Her Majesty’s has a very interesting auditorium, with double horseshoe-shaped balconies supported on columns. These are the last of their type remaining in Victoria. The building was constructed in 1874-5 to the design of noted architect George Browne, who also designed Rupertswood for the theatre’s patron, William J. Clarke. A second important architect, and one-time apprentice of Browne — William Pitt — made alterations in 1898, including the addition of a balcony to make the distinctive double-horseshoe auditorium format that survives today. It’s the last example in the state. Pitt’s other work includes Melbourne’s Princess Theatre. In Ballarat, the auditorium walls were stripped back in preparation for reinstatement of the 1898 scheme, the work of decorators C.S. Paterson Brothers of Little Collins Street, Melbourne.
The stage area was the subject of significant engineering interventions. The non-compliant stage substructure has been replaced, a new steel frame inserted and remedial work to strengthen the roof area undertaken. New columns and beams were threaded into the existing fabric, with no change to floor levels. Three large timber trusses span the stage. During the documentation phase, a major crack was found in one, and new steel trusses have been installed alongside the originals. The timber trusses support the roof, the steel ones support the fly tower and new stage equipment.
The works included attention to weatherproofing, such as gutter replacement. Above the theatre’s Long Room, an early copper internal gutter was matched like-for-like, correcting some of the detail to match the original. In the basement, remedial works to the brick north and south walls were undertaken, with removal of efflorescence and the injection of lime grout to reduce the impact of damp. The pavement lights that illuminate the basement have been restored.
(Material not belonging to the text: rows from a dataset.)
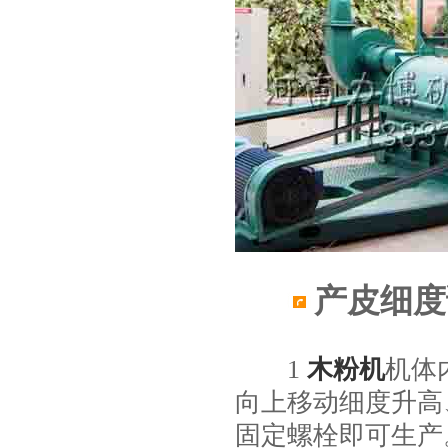
产皮细度
1
木粉机
机体
向上移动细度升高
固定螺栓即可生产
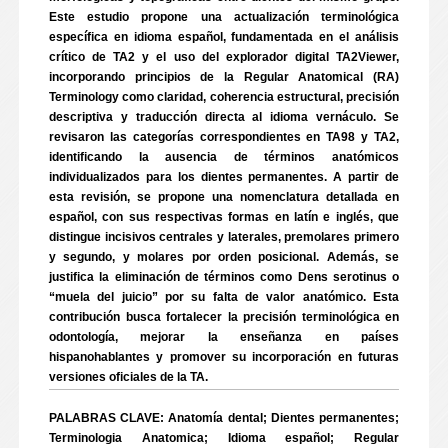
Este estudio propone una actualización terminológica
específica en idioma español, fundamentada en el análisis
crítico de TA2 y el uso del explorador digital TA2Viewer,
incorporando principios de la Regular Anatomical (RA)
Terminology como claridad, coherencia estructural, precisión
descriptiva y traducción directa al idioma vernáculo. Se
revisaron las categorías correspondientes en TA98 y TA2,
identificando la ausencia de términos anatómicos
individualizados para los dientes permanentes. A partir de
esta revisión, se propone una nomenclatura detallada en
español, con sus respectivas formas en latín e inglés, que
distingue incisivos centrales y laterales, premolares primero
y segundo, y molares por orden posicional. Además, se
justifica la eliminación de términos como Dens serotinus o
“muela del juicio” por su falta de valor anatómico. Esta
contribución busca fortalecer la precisión terminológica en
odontología, mejorar la enseñanza en países
hispanohablantes y promover su incorporación en futuras
versiones oficiales de la TA.
PALABRAS CLAVE: Anatomía dental; Dientes permanentes;
Terminologia Anatomica; Idioma español; Regular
An interesting heritage feature of the theatre is its row of 1930s terracotta urinals, which are still in use. Conservation works to them include the repair of cracks using pigmented epoxy to match the existing, the non-original concrete drain replaced in terracotta, and repair of the hydraulic flushing system.
The fabric of the building has been made good inside and out, with re-rendering, re-plastering and a myriad of minor repairs. To bring the fire services up to date, exit/emergency lighting and smoke detectors have been replaced, a new fire indicator board installed and a new fire door of sympathetic design added in the foyer.
The 2019 works were jointly funded by a grant from the Living Heritage Programme of the Department of Environment, Land, Water and Planning through Heritage Victoria, and the City of Ballarat.